Our information support targeting high-take a chance populations for screening by dermatologists. Population-based screening in a primary care setting with subsequent referral to dermatology for suspicious lesions, may offer a more than cost-effective alternative for screening of lower risk patients21,22 by improving the pre-test probability of melanoma in the population examined past dermatologists while leveraging the higher diagnostic accuracy among dermatologists, reducing both missed melanomas and unnecessary biopsies of benign lesions.

Supplementary Cloth

Acknowledgments

Funding/Support: This study was supported by the National Institutes of Health through Grants Number 2P50CA121973-06 (SPORE in Skin Cancer) and Number UL1-TR-001857 (Clinical and Translational Scientific discipline Honour). Alyce Anderson is supported by an NIH training grant (TL1TR001858, PI: Kapoor).

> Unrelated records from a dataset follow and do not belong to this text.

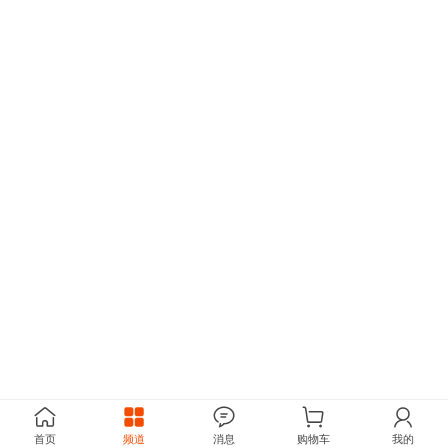
首页
频道
消息
购物车
我的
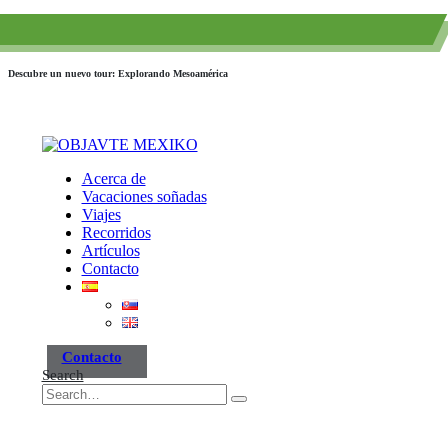
(+52) 984 593 6557
info@paraisotravel.net
Descubre un nuevo tour: Explorando Mesoamérica
Acerca de
Vacaciones soñadas
Viajes
Recorridos
Artículos
Contacto
Contacto
Search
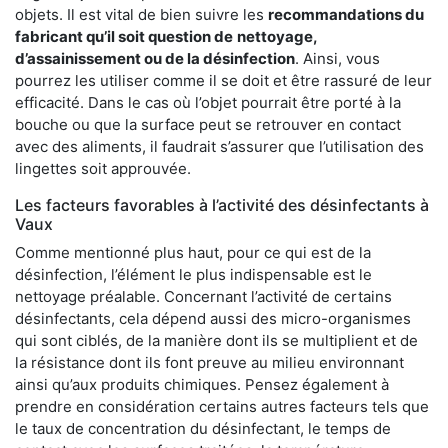
objets. Il est vital de bien suivre les
recommandations du
fabricant qu’il soit question de
nettoyage,
d’assainissement ou de la désinfection
. Ainsi, vous
pourrez les utiliser comme il se doit et être rassuré de leur
efficacité. Dans le cas où l’objet pourrait être porté à la
bouche ou que la surface peut se retrouver en contact
avec des aliments, il faudrait s’assurer que l’utilisation des
lingettes soit approuvée.
Les facteurs favorables à l’activité des désinfectants à
Vaux
Comme mentionné plus haut, pour ce qui est de la
désinfection, l’élément le plus indispensable est le
nettoyage préalable. Concernant l’activité de certains
désinfectants, cela dépend aussi des micro-organismes
qui sont ciblés, de la manière dont ils se multiplient et de
la résistance dont ils font preuve au milieu environnant
ainsi qu’aux produits chimiques. Pensez également à
prendre en considération certains autres facteurs tels que
le taux de concentration du désinfectant, le temps de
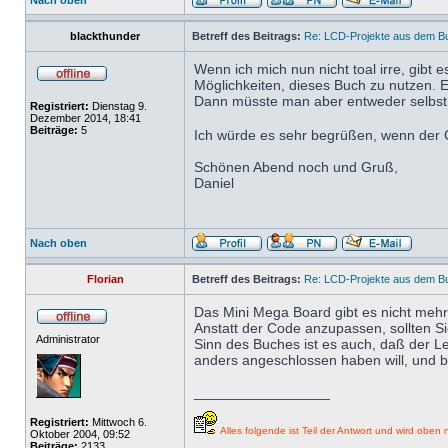
Nach oben
blackthunder
Betreff des Beitrags:
Re: LCD-Projekte aus dem B
Wenn ich mich nun nicht toal irre, gibt 
Möglichkeiten, dieses Buch zu nutzen. 
Dann müsste man aber entweder selbst ät
Registriert:
Dienstag 9.
Dezember 2014, 18:41
Beiträge:
5
Ich würde es sehr begrüßen, wenn der 
Schönen Abend noch und Gruß,
Daniel
Nach oben
Florian
Betreff des Beitrags:
Re: LCD-Projekte aus dem B
Das Mini Mega Board gibt es nicht mehr
Anstatt der Code anzupassen, sollten S
Administrator
Sinn des Buches ist es auch, daß der L
anders angeschlossen haben will, und bit
_________________
Registriert:
Mittwoch 6.
Alles folgende ist Teil der Antwort und wird oben n
Oktober 2004, 09:52
Beiträge:
2133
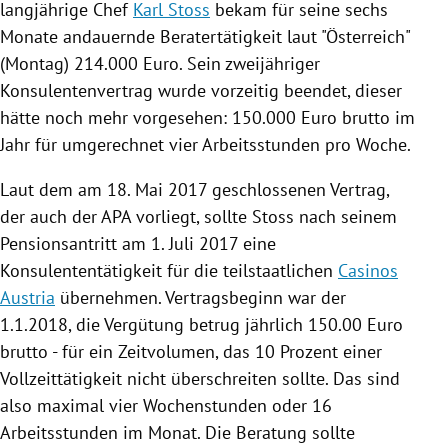
langjährige Chef
Karl Stoss
bekam für seine sechs
Monate andauernde Beratertätigkeit laut "
Österreich
"
(Montag) 214.000 Euro. Sein zweijähriger
Konsulentenvertrag
wurde vorzeitig beendet, dieser
hätte noch mehr vorgesehen: 150.000 Euro brutto im
Jahr für umgerechnet vier Arbeitsstunden pro Woche.
Laut dem am 18. Mai 2017 geschlossenen Vertrag,
der auch der
APA
vorliegt, sollte
Stoss
nach seinem
Pensionsantritt am 1. Juli 2017 eine
Konsulententätigkeit
für die teilstaatlichen
Casinos
Austria
übernehmen. Vertragsbeginn war der
1.1.2018, die Vergütung betrug jährlich 150.00 Euro
brutto - für ein Zeitvolumen, das 10 Prozent einer
Vollzeittätigkeit nicht überschreiten sollte. Das sind
also maximal vier
Wochenstunden
oder 16
Arbeitsstunden im Monat. Die Beratung sollte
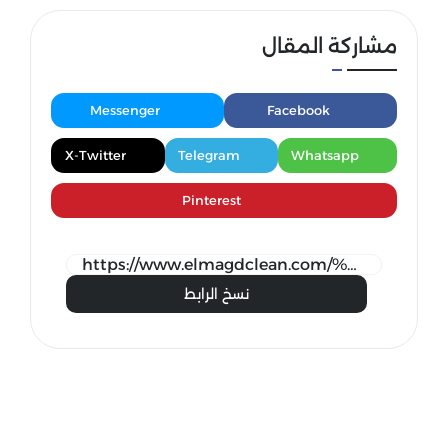
مشاركة المقال
Messenger
Facebook
X-Twitter
Telegram
Whatsapp
Pinterest
نسخ الرابط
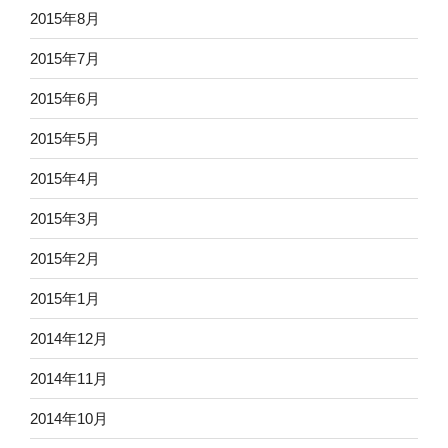
2015年8月
2015年7月
2015年6月
2015年5月
2015年4月
2015年3月
2015年2月
2015年1月
2014年12月
2014年11月
2014年10月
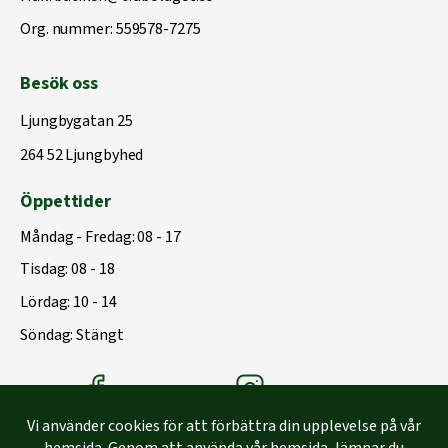
Org. nummer: 559578-7275
Besök oss
Ljungbygatan 25
264 52 Ljungbyhed
Öppettider
Måndag - Fredag: 08 - 17
Tisdag: 08 - 18
Lördag: 10 - 14
Söndag: Stängt
Träbolagets Facebook
Träbolagets instagram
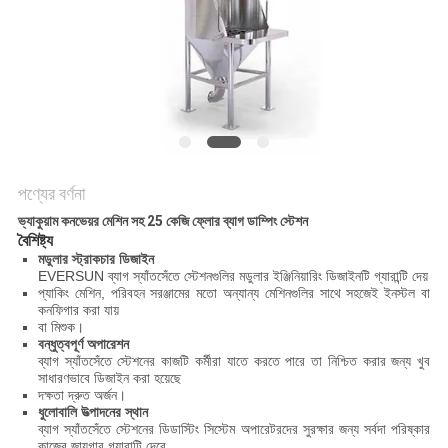
গোপনীয়তা
নীতি
পণ্যের বর্ণনা
ভ্যাকুয়াম কনভেয়র মেশিন সহ 25 কেজি ফ্লোর ব্যাগ ডাম্পিং স্টেশন
বৈশিষ্ট্য
মডুলার স্ট্রাকচার ডিজাইন
EVERSUN ব্যাগ স্যাঁতসেঁতে স্টেশনগুলির মডুলার ইঞ্জিনিয়ারিং ডিজাইনটি গ্যারান্টি দেয়
প্যাকিং মেশিন, পরিবহন সরঞ্জামের মতো অন্যান্য মেশিনগুলির সাথে সহজেই ইনস্টল বা
কনফিগার করা যায়
বা মিশুক।
বন্ধুত্বপূর্ণ অপারেশন
ব্যাগ স্যাঁতসেঁতে স্টেশনের কাজটি কর্মীরা যাতে করতে পারে তা নিশ্চিত করার জন্য খুব
সাধারণভাবে ডিজাইন করা হয়েছে
দক্ষতা দ্রুত অর্জন।
ধুলোবালি উত্পাদনের স্থান
ব্যাগ স্যাঁতসেঁতে স্টেশনের ডিডাস্টিং সিস্টেম অপারেটরদের সুরক্ষার জন্য সর্বদা পরিষ্কার
কাজের জায়গার গ্যারান্টি দেবে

The authors thank Drs. Tao Sun and Abraham Apfel of the Clinical and Translational Science Institute of the University of Pittsburgh for statistical consulting services.

ABBREVIATIONS

BPR Biopsied patient rate
BR Biopsy rate
CI Confidence interval
CPT Current procedural terminology
EMR Electronic medical record
ICD International Nomenclature of Diseases
MBP Mean number of biopsies per biopsied patient
MelHx Personal history of melanoma
NMSC Non-melanoma skin cancer
NNB Number needed to biopsy
NNS Number needed to screen
NPV Negative predictive value
PPV Positive predictive value
SCHx Personal history of pare cancer
SD Standard divergence
TBSE Full trunk skin test(s)
USPSTF Us Preventive Services Job Force
USD United States Dollar

Footnotes

This study was approved past the University of Pittsburgh Institutional Review Board

Conflicts of involvement: Dr. Kirkwood has served every bit a consultant for Bristol Myers Squibb, Merck, Novartis, Roche, Genentch, EMD Serano, and Array Biopharma and has received grants from Prometheus and Merck. Dr. Ferris has served equally a consultant for DermTech International. The remaining authors have no relevant fiscal interests to report.

Author Contributions:

Dr. Laura Ferris and Martha Matsumoto had full access to all of the data in the report and take responsibility for the integrity of the information and the accuracy of the data analysis. Report concept and design: Ferris, Matsumoto. Acquisition, analysis, and interpretation of data: Ferris, Ho, Matsumoto, Saul, Secrest, Anderson. Drafting of manuscript: Ferris, Matsumoto, Secrest Anderson. Critical revision of the manuscript for important intellectual content: Kirkwood, Ho, Saul. Statistical analysis: Matsumoto, Secrest, Anderson. Obtained funding: Ferris, Kirkwood. Study supervision: Ferris.